According to the Boston Consulting Group, since the COVID-19 pandemic manufacturers are hedging against supply chain disruptions and volatile demand by holding excess inventory and investing in additional capacity. While this reactionary approach may provide some short-term relief, it is ultimately inefficient and costly.
Line balancing offers a powerful alternative. This strategy empowers manufacturing leaders to deliver goods on time to customers without sacrificing overall equipment effectiveness (OEE). This comprehensive guide dives deep into line balancing, exploring its business benefits, outlining practical steps for achieving a balanced production line, and introducing digital lean concepts to maximize value generation.
What is Line Balancing
Production line balancing involves strategically assigning the optimal number of workers and machines to complete work orders efficiently and on schedule. The primary goal is to minimize idle time and unplanned/planned downtime, thereby reducing the waiting waste associated with Lean Six Sigma principles.
Since line balancing considers both adherence to production schedules and overall production efficiency, it directly relates to takt time -rate at which individual units must be produced to meet customer demand on time-. A perfectly balanced production line achieves a takt time ratio of 1:1, meaning the actual takt time equals the planned takt time. Conversely, any deviations from this ideal ratio indicate a need for line balancing. In such cases, resources should be reallocated to optimize production.
Top 5 Benefits of Line Balancing
1. Improve Lean Manufacturing Practices
Line balancing is a method aimed at reducing waste from waiting times and excess inventory in lean manufacturing.
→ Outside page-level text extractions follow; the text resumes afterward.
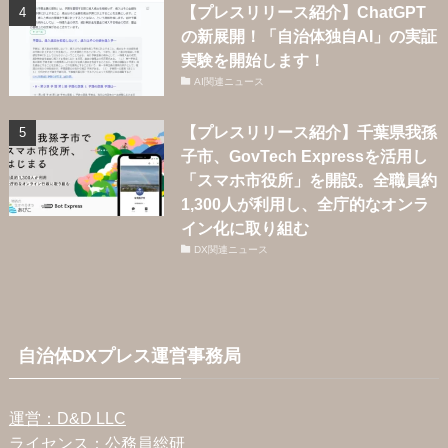
【プレスリリース紹介】ChatGPT
の新展開！「自治体独自AI」の実証
実験を開始します！
AI関連ニュース
【プレスリリース紹介】千葉県我孫
子市、GovTech Expressを活用し
「スマホ市役所」を開設。全職員約
1,300人が利用し、全庁的なオンラ
イン化に取り組む
DX関連ニュース
自治体DXプレス運営事務局
運営：D&D LLC
ライセンス：公務員総研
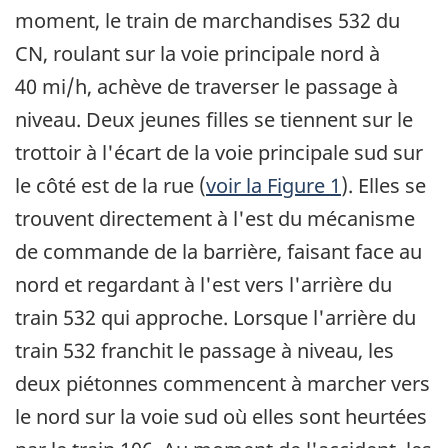
moment, le train de marchandises 532 du
CN, roulant sur la voie principale nord à
40 mi/h, achève de traverser le passage à
niveau. Deux jeunes filles se tiennent sur le
trottoir à l'écart de la voie principale sud sur
le côté est de la rue (
voir la Figure 1
). Elles se
trouvent directement à l'est du mécanisme
de commande de la barrière, faisant face au
nord et regardant à l'est vers l'arrière du
train 532 qui approche. Lorsque l'arrière du
train 532 franchit le passage à niveau, les
deux piétonnes commencent à marcher vers
le nord sur la voie sud où elles sont heurtées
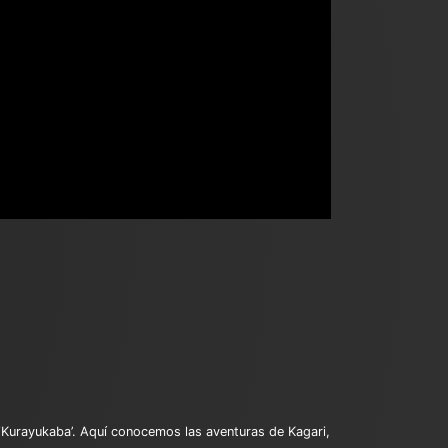
‘Kurayukaba’. Aquí conocemos las aventuras de Kagari,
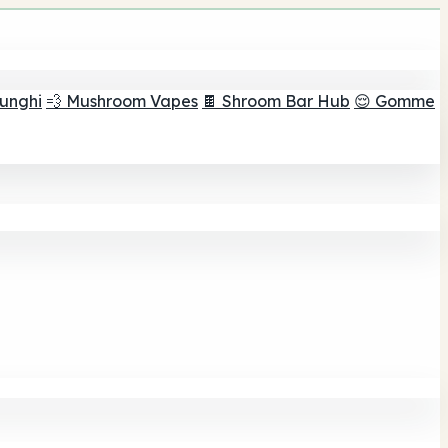
funghi
💨 Mushroom Vapes
🍫 Shroom Bar Hub
😌 Gomme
Firstly, assembly line balancing optimizes the synchronization of stations and labor. As a result, work order management becomes smoother, and the waiting time for subsequent tasks is reduced. For example, setting up the line for a specific work order should occur before running the work order, through line balancing no workers remain idle and they complete tasks in a planned way.
Secondly, since line balancing is aligned with takt time, it supports just-in-time (JIT) delivery. Consequently, manufacturers are not required to hold excess inventory.
2. Increase Labor Productivity
By ensuring even workloads and eliminating idle time, line balancing enables workers to maximize their output. This means that workers are not paid for standing idle, and the costs associated with overtime labor are reduced, as line balancing achieves equilibrium between excess work and downtime.
As a result, manufacturers can prevent operator burnout and promote sustainable high performance among workers.
3. Reduce OTIF Penalties
According to Forbes, On-Time In-Full (OTIF) penalties for a medium-sized manufacturer cost over $300,000 on average, negatively impacting company profitability. Line balancing helps ensure products are delivered on time and complete, minimizing the possibility of receiving penalties.
4. Improve Production Quality
To enhance line balancing, factories must standardize workflows. This ensures that every operator, supervisor, and executive has clear directives and Standard Operating Procedures (SOPs) outlining their responsibilities. Standardization leads to a reduction in production deviations, ultimately improving production quality.
5. Increase Manufacturer's Resilience for Demand Shocks
A perfectly balanced assembly line, with a 1:1 ratio of actual to planned takt time, offers greater flexibility when faced with surges in demand. When customer orders increase in quantity, manufacturers can recalculate the takt time to meet the new demand. This revised takt time can then be used to adjust task allocation, ensuring shop floors meet the higher demand via increasing OEE.
To learn more about agile manufacturing you can read our Agile Manufacturing: A Strategy for Longevity in Industrial Organizations article.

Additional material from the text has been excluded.